理想郷
ぼくはハルカの了承も得た上で、彼女が先ほど描いた新しい家に住まわせてもらうことになった。
あれほどあっさり描いた家なのに、煉瓦と木のしっかりとした造りで、ダイニングキッチン、リビング、寝室、風呂とトイレもあり、部屋にはとても座り心地の良い椅子や、ふかふかのベッドまである。
ぼくにとってまさに、夢のような家だった。
ぼくはハルカに感謝した。
こんなに立派な家で生活したことはこれまでになかった。
嬉しくなって家の周りを歩いていると、隣の家の女性と目が合った。
「今日からここに住むことになった、カナタです」
挨拶をすると、女性は笑顔で答えてくれて、ぼくにたくさんの野菜をくれた。
畑で採れたものらしい。
今のぼくにはお返しできるものがないと言うと
「気にしなくてもいいのよ。食べきれなくて手伝って欲しいだけだから」
と気にもしていないようだった。
そこでぼくは、他の近隣の家にも挨拶に行った。
どの家も優しく迎えてくれて、野菜や肉、油や塩までくれた。
肉は主に羊の肉だ。街の外でたくさん飼育されていたあれかもしれない。
店のないこの街では、このように周りの家といろいろなものを分け合うことで生活が成り立っているようだ。

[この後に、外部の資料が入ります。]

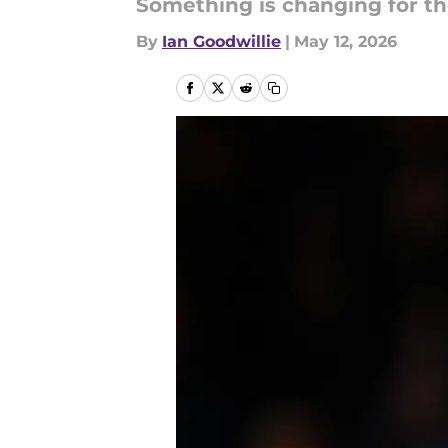
Something is changing for the
By
Ian Goodwillie
|
May 12, 2026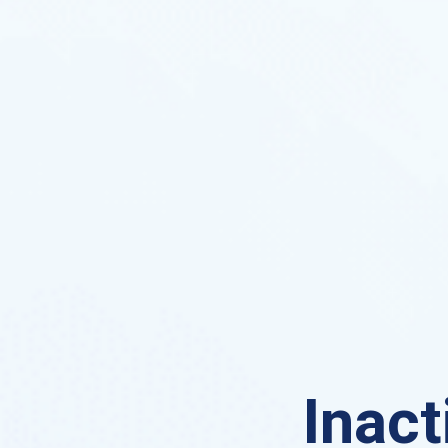
Inact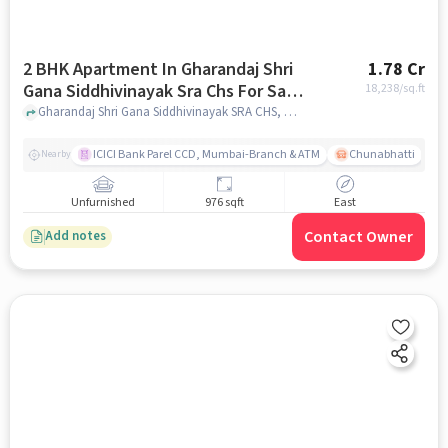
2 BHK Apartment In Gharandaj Shri
1.78 Cr
Gana Siddhivinayak Sra Chs For Sale
18,238
/sq.ft
In Mahim
Gharandaj Shri Gana Siddhivinayak SRA CHS, Mumbai, India, Mahim, mumbai
ICICI Bank Parel CCD, Mumbai-Branch & ATM
Chunabhatti
Nearby
Unfurnished
976 sqft
East
Contact Owner
Add notes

確かにハルカの言う通り、この街の人々は全員が一つの家族のようなものだと感じた。
金持ちも貧乏もない。例え何も持たずにこの街に来ても、誰でも住める家があって、食べるものに困ることもない。
周りから食料をもらうだけなのが心苦しければ、畑を耕してイモでも育て始めれば、もうすっかりコミュニティの一員だ。
さて、もらった食材をどう料理するか。
キッチンに必要な調理器具は一通り揃っていた。
ぼくはフライパンを熱し、もらった油をひいた。何の油かは分からないが独特の香ばしさがある。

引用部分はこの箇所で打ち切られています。